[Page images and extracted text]
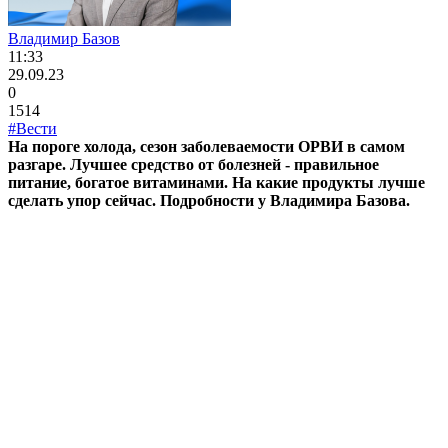
Владимир Базов
11:33
29.09.23
0
1514
#Вести
На пороге холода, сезон заболеваемости ОРВИ в самом
разгаре. Лучшее средство от болезней - правильное
питание, богатое витаминами. На какие продукты лучше
сделать упор сейчас. Подробности у Владимира Базова.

# [About this task]
Keeping every word as it is, write out all the data and omit the pictures.

# [Written reply]
Владимир Базов
11:33
29.09.23
0
1514
#Вести
На пороге холода, сезон заболеваемости ОРВИ в самом
разгаре. Лучшее средство от болезней - правильное
питание, богатое витаминами. На какие продукты лучше
сделать упор сейчас. Подробности у Владимира Базова.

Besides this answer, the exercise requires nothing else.